Concert « Soolidarité Japon »

 Concert « Solidarité Japon »

Opéra national de Lorraine, 4 septembre 2011

 

Depuis 2007, à l’invitation de l’Association Nancy Opéra Passion, présidée par Jacques Delfosse, l’Opéra National de Lorraine ouvre sa saison lyrique avec la venue de José Cura. Le ténor argentin, également chef d’orchestre, anime publiquement des Master classes, suivies d’un concert de clôture avec ses élèves. Ces derniers devant se produire en mai 2012, à Nancy, dans La Rondine de Puccini, dans une production entièrement confiée à José Cura (mise en scène, décors, costumes et direction d’orchestre), le rendez-vous du 4 septembre 2011 a rassemblé les lauréats des saisons précédentes pour un concert-anniversaire. Comme l’ont rappelé Jacques Delfosse et le représentant du gouvernement japonais avant le début de cette prestation, après le terrible séisme survenu il y a quelques mois dans ce pays, il a été décidé de reverser les bénéfices de ce récital, rebaptisé « Solidarité Japon », à la Croix Rouge Japonaise.

Le programme comprenait, pour le plus grand plaisir du public, des pages célèbres du répertoire lyrique français et italien, accompagnées par l’Orchestre symphonique et lyrique de Nancy, sous la direction de son jeune et talentueux nouveau chef, Tito Muñoz. Trois chanteurs confirmés –outre José Cura, Hiromi Omura et Bruno Praticò-, apportaient le soutien de leur talent aux jeunes lauréats.
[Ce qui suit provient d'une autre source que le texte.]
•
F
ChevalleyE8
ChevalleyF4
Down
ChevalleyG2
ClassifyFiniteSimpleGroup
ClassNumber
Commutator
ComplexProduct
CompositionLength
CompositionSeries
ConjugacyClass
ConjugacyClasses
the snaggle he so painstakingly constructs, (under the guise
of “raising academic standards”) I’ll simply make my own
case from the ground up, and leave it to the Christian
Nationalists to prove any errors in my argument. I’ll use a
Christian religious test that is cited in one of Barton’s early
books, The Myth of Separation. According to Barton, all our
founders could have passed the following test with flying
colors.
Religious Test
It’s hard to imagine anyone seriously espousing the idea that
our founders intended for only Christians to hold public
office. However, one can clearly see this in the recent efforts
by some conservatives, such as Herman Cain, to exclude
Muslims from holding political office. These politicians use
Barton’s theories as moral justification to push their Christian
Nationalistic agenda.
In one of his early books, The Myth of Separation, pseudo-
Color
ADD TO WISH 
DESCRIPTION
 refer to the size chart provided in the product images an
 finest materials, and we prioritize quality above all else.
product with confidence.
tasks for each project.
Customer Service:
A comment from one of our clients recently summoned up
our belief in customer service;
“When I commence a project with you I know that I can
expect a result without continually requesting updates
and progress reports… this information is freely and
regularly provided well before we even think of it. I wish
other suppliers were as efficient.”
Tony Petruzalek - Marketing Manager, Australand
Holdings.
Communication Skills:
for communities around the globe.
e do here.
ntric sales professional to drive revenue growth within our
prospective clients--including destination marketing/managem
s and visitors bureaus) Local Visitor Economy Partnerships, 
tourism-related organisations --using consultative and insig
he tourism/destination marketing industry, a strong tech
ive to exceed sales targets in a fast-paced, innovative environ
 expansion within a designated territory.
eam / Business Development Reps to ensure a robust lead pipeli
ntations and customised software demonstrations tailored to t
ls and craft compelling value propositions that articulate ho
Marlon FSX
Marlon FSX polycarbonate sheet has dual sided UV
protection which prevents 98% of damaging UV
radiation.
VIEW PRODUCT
De façon très opportune, le concert s’ouvrait et se clôturait par deux duos de Madame Butterfly, incarnée par la jeune soprano japonaise, Hiromi Omura à la carrière déjà internationale et habituée de la scène lorraine où elle a chanté la comtesse Almaviva des Noces de Figaro au mois de mai dernier. Les qualités de sa voix, comme la sensibilité de son interprétation, s’épanouirent dans le rôle de Desdemona (Air du saule et Ave Maria de l’Otello de Verdi). Son timbre et sa belle ligne vocale ne sont pas sans rappeler la jeune Tebaldi.
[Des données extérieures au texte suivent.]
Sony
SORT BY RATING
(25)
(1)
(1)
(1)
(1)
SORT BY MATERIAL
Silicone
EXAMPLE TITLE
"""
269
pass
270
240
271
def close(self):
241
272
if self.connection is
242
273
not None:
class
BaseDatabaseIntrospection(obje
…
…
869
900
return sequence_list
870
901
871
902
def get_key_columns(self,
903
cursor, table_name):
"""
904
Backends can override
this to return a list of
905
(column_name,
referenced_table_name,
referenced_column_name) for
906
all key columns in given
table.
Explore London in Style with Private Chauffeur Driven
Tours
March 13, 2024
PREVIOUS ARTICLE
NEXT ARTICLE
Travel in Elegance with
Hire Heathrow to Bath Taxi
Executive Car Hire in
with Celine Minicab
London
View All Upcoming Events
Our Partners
Bruno Praticò, habitué des rôles de basses bouffes de Rossini -il a reçu le « Rossini d'oro », à l'issue du festival de Pesaro en 1998-, de Donizetti et de Cimarosa, a enchanté, tant par la qualité de sa voix que par sa verve comique, le public de Nancy qui le connaît bien. Les rôles de Don Magnifico et de Dulcamara étaient propres à mettre en valeur le brio de ses interprétations. Dans son duo avec Adina, de L’Elisir d’amore, il était accompagné par Eva Ganizate (Master classe José Cura 2009) qui fit preuve de beaucoup d’esprit et de charme dans ce rôle, comme auparavant dans celui de Musetta.
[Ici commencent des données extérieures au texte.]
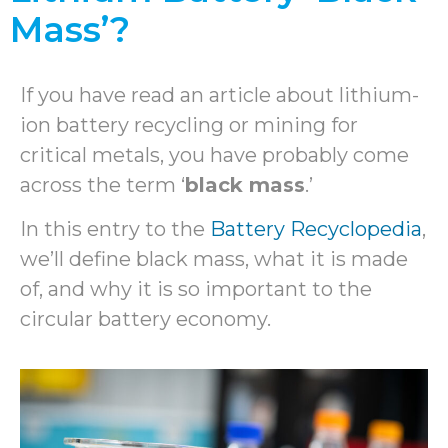
Mass’?
If you have read an article about lithium-
ion battery recycling or mining for
critical metals, you have probably come
across the term ‘
black mass
.’
In this entry to the
Battery Recyclopedia
,
we’ll define black mass, what it is made
of, and why it is so important to the
circular battery economy.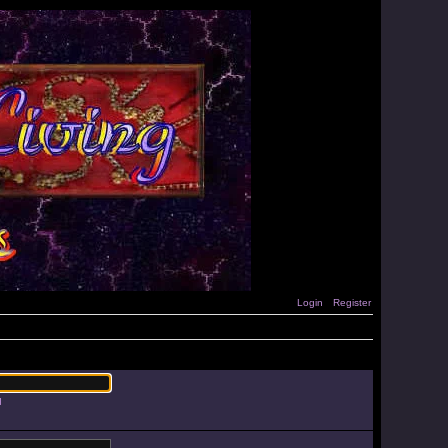
Login
Register
d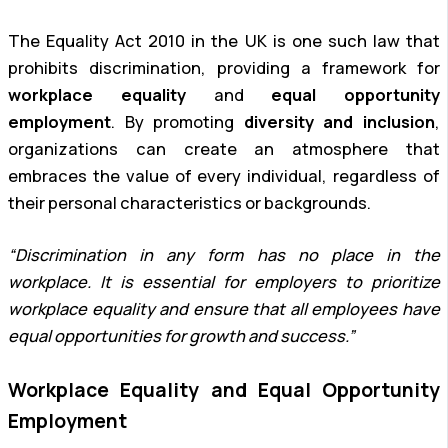
The Equality Act 2010 in the UK is one such law that
prohibits discrimination, providing a framework for
workplace equality
and
equal opportunity
employment
. By promoting
diversity and inclusion
,
organizations can create an atmosphere that
embraces the value of every individual, regardless of
their personal characteristics or backgrounds.
“Discrimination in any form has no place in the
workplace. It is essential for employers to prioritize
workplace equality and ensure that all employees have
equal opportunities for growth and success.”
Workplace Equality and Equal Opportunity
Employment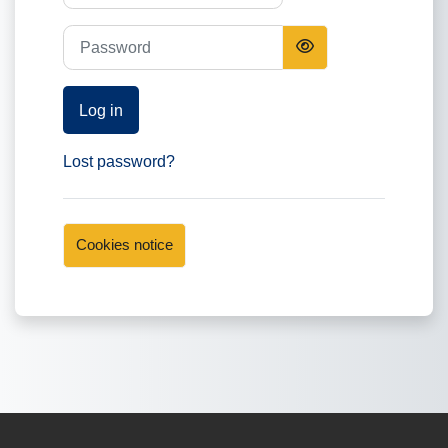
Password
Log in
Lost password?
Cookies notice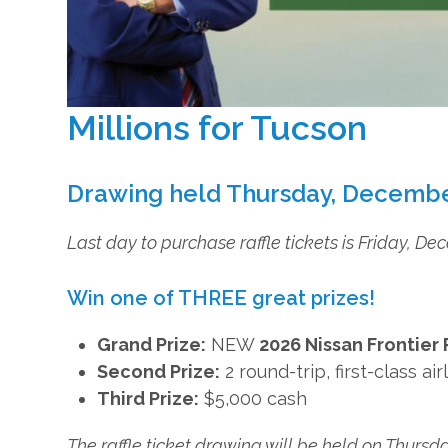
Millions for Tucson
Drawing held Thursday, Decembe
Last day to purchase raffle tickets is Friday, D
Win one of THREE great prizes!
Grand Prize:
NEW
2026 Nissan Frontier
Second Prize:
2 round-trip, first-class a
Third Prize:
$5,000 cash
The raffle ticket drawing will be held on Thursd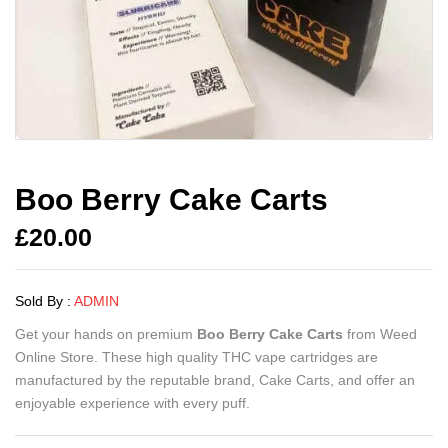
Boo Berry Cake Carts
£
20.00
Sold By :
ADMIN
Get your hands on premium
Boo Berry Cake Carts
from Weed
Online Store. These high quality THC vape cartridges are
manufactured by the reputable brand, Cake Carts, and offer an
enjoyable experience with every puff.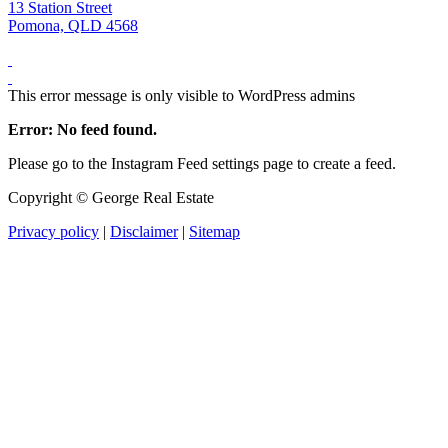
13 Station Street
Pomona, QLD 4568
This error message is only visible to WordPress admins
Error: No feed found.
Please go to the Instagram Feed settings page to create a feed.
Copyright ©
George Real Estate
Privacy policy
|
Disclaimer
|
Sitemap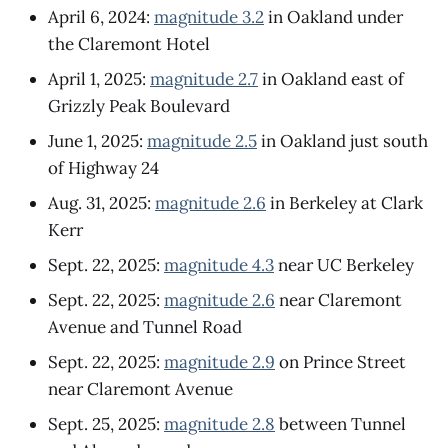
April 6, 2024:
magnitude 3.2
in Oakland under
the Claremont Hotel
April 1, 2025:
magnitude 2.7
in Oakland east of
Grizzly Peak Boulevard
June 1, 2025:
magnitude 2.5
in Oakland just south
of Highway 24
Aug. 31, 2025:
magnitude 2.6
in Berkeley at Clark
Kerr
Sept. 22, 2025:
magnitude 4.3
near UC Berkeley
Sept. 22, 2025:
magnitude 2.6
near Claremont
Avenue and Tunnel Road
Sept. 22, 2025:
magnitude 2.9
on Prince Street
near Claremont Avenue
Sept. 25, 2025:
magnitude 2.8
between Tunnel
Le baryton panaméen Ricardo Velasquez (Master classe J. Cura 2010) a déployé tous les charmes d’une voix typiquement verdienne, que le public salua vivement, dans les adieux de Posa à Don Carlo.

Vincent Delhoume (Master classe J. Cura 2010), a moins convaincu dans le lied d’Ossian de Werther, notamment à cause d’une articulation parfois un peu curieuse. Effet du tract ? Si le timbre d’Avi Klemberg (Master classe J. Cura 2007) est séduisant, son interprétation de « La Donna e mobile » reste un peu mécanique.

Marie Kalinine (Master classe J. Cura 2009) ouvrait et clôturait la première partie du programme dans les deux duos de Madama Butterfly et de Cavalleria Rusticana, avant le grand air de Dalila, dans la seconde partie. Sa voix de mezzo-soprano est bien conduite, l’articulation est claire et on sent un tempérament dramatique qui devrait se confirmer à la scène.

Deux très belles basses, le Tchèque Josef Skarka (Master classe J. Cura 2010), comme le Français Jean Vincent Blot (Master classe J. Cura 2009) rappelèrent combien l’Europe centrale et la France ont toujours été des terres de prédilection pour ce type de voix. Florian Cafiero (Master classe J. Cura 2010), nous ramenait au Japon avec Pinkerton dont il traduisit, avec sensibilité, les remords tardifs.

Marie Adeline Henry (Master classe J. Cura 2009), justement ovationnée par la salle, fit preuve d’une autorité et d’une vigueur vocales admirables dans le redoutable « Divinités du Styx » de l’Alceste de Gluck dont elle déjoua avec aisance toutes les difficultés.

Le public lorrain commence à bien connaître Julien Dran puisqu’il fut de la recréation de L’Attaque du moulin d’Alfred Bruneau, à Metz, en 2010, et participa, la saison dernière, à Carmen, coproduite par les deux opéras lorrains. Il ouvrira bientôt la saison, à Metz, dans le rôle de Fenton de Falstaff. En choisissant le redoutable air de Tonio de La Fille du régiment, où se sont illustrés Luciano Pavarotti et Alfredo Kraus, hier, Juan Diego Flórez aujourd’hui, le dernier rejeton de la lignée Dran a prouvé qu’il chassait de race.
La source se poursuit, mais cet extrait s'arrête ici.